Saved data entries
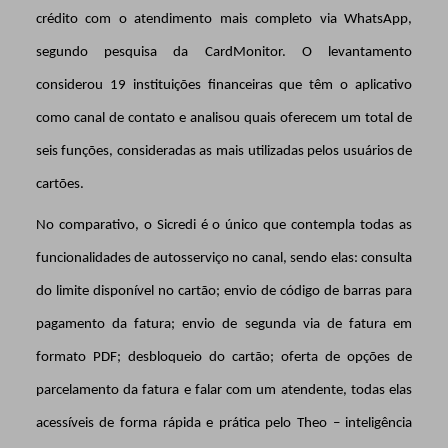
crédito com o atendimento mais completo via WhatsApp,
segundo pesquisa da CardMonitor. O levantamento
considerou 19 instituições financeiras
que têm o aplicativo
como canal de contato e analisou quais oferecem um total de
seis funções, consideradas as mais utilizadas pelos usuários de
cartões.
No comparativo, o Sicredi é o único que contempla todas as
funcionalidades de autosserviço no canal, sendo elas: consulta
do limite disponível no cartão; envio de código de barras para
pagamento da fatura; envio de segunda via de fatura em
formato PDF; desbloqueio do cartão; oferta de opções de
parcelamento da fatura e falar com um atendente, todas elas
acessíveis de forma rápida e prática pelo Theo – inteligência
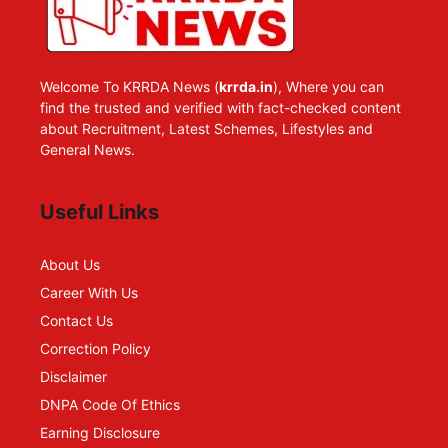
Welcome To KRRDA News (
krrda.in
), Where you can
find the trusted and verified with fact-checked content
about Recruitment, Latest Schemes, Lifestyles and
General News.
Useful Links
About Us
Career With Us
Contact Us
Correction Policy
Disclaimer
DNPA Code Of Ethics
Earning Disclosure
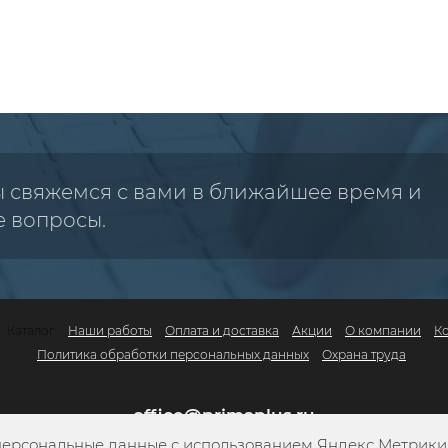
ы свяжемся с вами в ближайшее время и
е вопросы.
Каталог
Наши работы
Оплата и доставка
Акции
О компании
К
Политика обработки персональных данных
Охрана труда
office@primaplus.ru
персональные данные с использованием Яндекс Метрики. 
+7 (800) 302-10-42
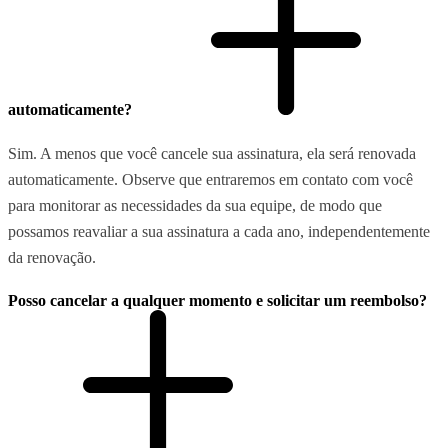
automaticamente?
Sim. A menos que você cancele sua assinatura, ela será renovada
automaticamente. Observe que entraremos em contato com você
para monitorar as necessidades da sua equipe, de modo que
possamos reavaliar a sua assinatura a cada ano, independentemente
da renovação.
Posso cancelar a qualquer momento e solicitar um reembolso?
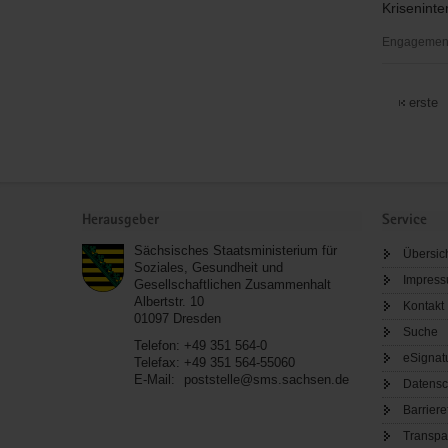
Krisenint
Soziale
Dienste
Engagementb
gemeinnüt
Deutsches
GmbH
Rotes
erste
Kreuz
(DRK)
Kreisverb
Freital
Service
e.
Herausgeber
Service
V.
Sächsisches Staatsministerium für
Übersic
Soziales, Gesundheit und
Impres
Gesellschaftlichen Zusammenhalt
Albertstr. 10
Kontakt
01097
Dresden
Suche
Telefon:
+49 351 564-0
eSignat
Telefax:
+49 351 564-55060
E-Mail:
poststelle@sms.sachsen.de
Datensc
Barriere
Transpa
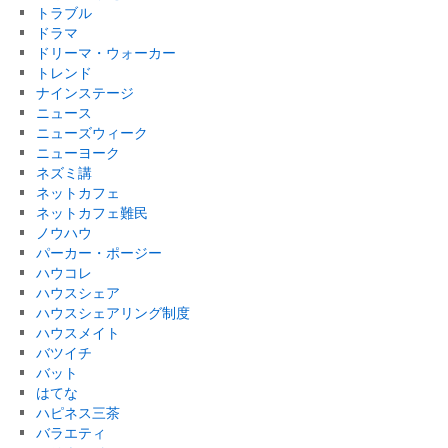
トラブル
ドラマ
ドリーマ・ウォーカー
トレンド
ナインステージ
ニュース
ニューズウィーク
ニューヨーク
ネズミ講
ネットカフェ
ネットカフェ難民
ノウハウ
パーカー・ポージー
ハウコレ
ハウスシェア
ハウスシェアリング制度
ハウスメイト
バツイチ
バット
はてな
ハピネス三茶
バラエティ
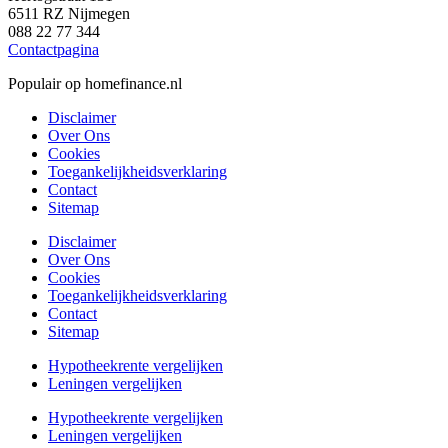
6511 RZ Nijmegen
088 22 77 344
Contactpagina
Populair op homefinance.nl
Disclaimer
Over Ons
Cookies
Toegankelijkheidsverklaring
Contact
Sitemap
Disclaimer
Over Ons
Cookies
Toegankelijkheidsverklaring
Contact
Sitemap
Hypotheekrente vergelijken
Leningen vergelijken
Hypotheekrente vergelijken
Leningen vergelijken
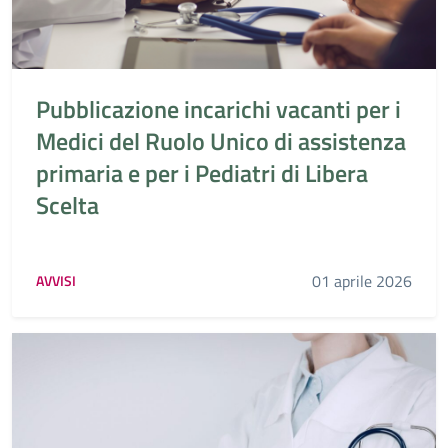
Pubblicazione incarichi vacanti per i
Medici del Ruolo Unico di assistenza
primaria e per i Pediatri di Libera
Scelta
01 aprile 2026
AVVISI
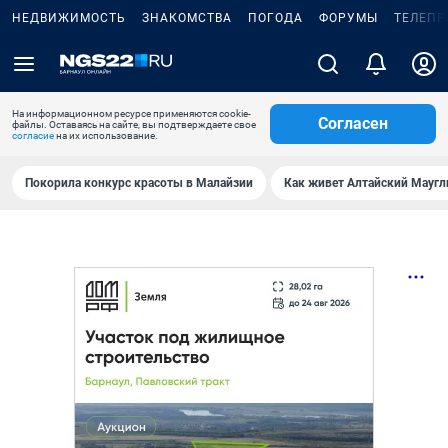
НЕДВИЖИМОСТЬ
ЗНАКОМСТВА
ПОГОДА
ФОРУМЫ
ТЕЛЕПР
На информационном ресурсе применяются cookie-
Согласен
файлы. Оставаясь на сайте, вы подтверждаете свое
согласие
на их использование.
Покорила конкурс красоты в Малайзии
Как живет Алтайский Маугл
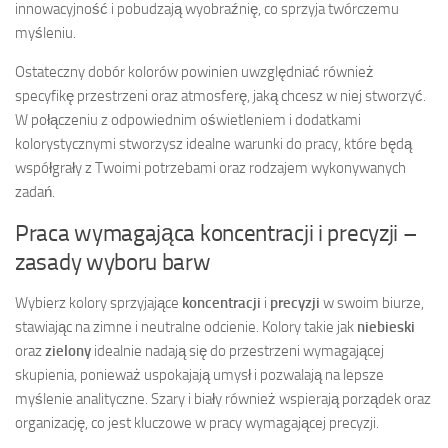
innowacyjność i pobudzają wyobraźnię, co sprzyja twórczemu
myśleniu.
Ostateczny dobór kolorów powinien uwzględniać również
specyfikę przestrzeni oraz atmosferę, jaką chcesz w niej stworzyć.
W połączeniu z odpowiednim oświetleniem i dodatkami
kolorystycznymi stworzysz idealne warunki do pracy, które będą
współgrały z Twoimi potrzebami oraz rodzajem wykonywanych
zadań.
Praca wymagająca koncentracji i precyzji –
zasady wyboru barw
Wybierz kolory sprzyjające
koncentracji
i
precyzji
w swoim biurze,
stawiając na zimne i neutralne odcienie. Kolory takie jak
niebieski
oraz
zielony
idealnie nadają się do przestrzeni wymagającej
skupienia, ponieważ uspokajają umysł i pozwalają na lepsze
myślenie analityczne. Szary i biały również wspierają porządek oraz
organizację, co jest kluczowe w pracy wymagającej precyzji.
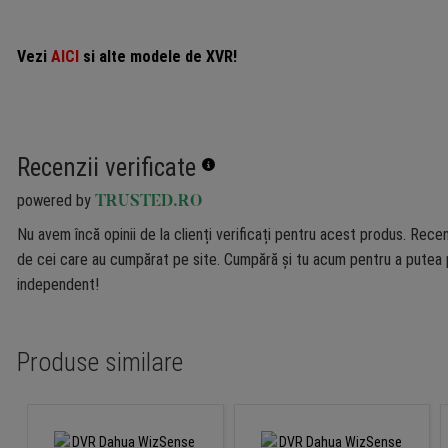
Vezi
AICI
si alte modele de XVR!
Recenzii verificate
powered by
TRUSTED.RO
Nu avem încă opinii de la clienți verificați pentru acest produs. Recen
de cei care au cumpărat pe site. Cumpără și tu acum pentru a putea p
independent!
Produse similare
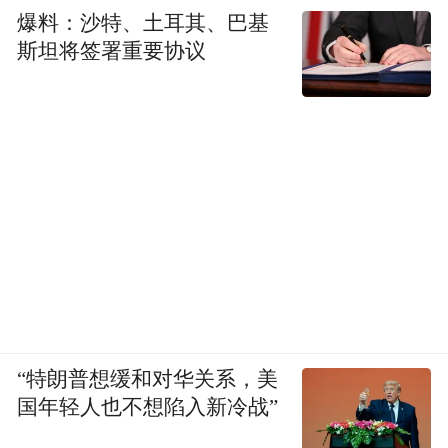
爆料：沙特、土耳其、巴基
斯坦将签署重要协议
“特朗普想缓和对华关系，美
国年轻人也不想陷入新冷战”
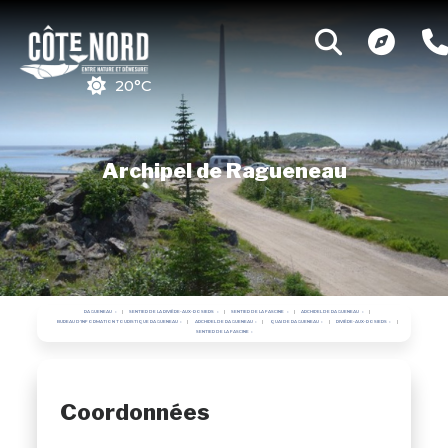
20°C
Archipel de Ragueneau
RAGUENEAU
SENTIER DE LA RIVIÈRE-AUX-ROSIERS
SENTIER DE LA FASCINE
ARCHIPEL DE RAGUENEAU
BUREAU D'INFORMATION TOURISTIQUE RAGUENEAU
ARCHIPEL DE RAGUENEAU
QUAI DE RAGUENEAU
RIVIÈRE-AUX-ROSIERS
SENTIER DE LA FASCINE
Coordonnées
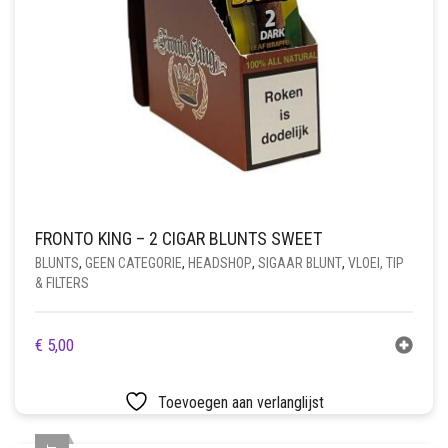
FRONTO KING – 2 CIGAR BLUNTS SWEET
BLUNTS
,
GEEN CATEGORIE
,
HEADSHOP
,
SIGAAR BLUNT
,
VLOEI, TIP
& FILTERS
€
5,00
Toevoegen aan verlanglijst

▶ Exercise description
Answer with one number, namely the count of lines in the entries that include the word "oraz".

▶ Result for this task
4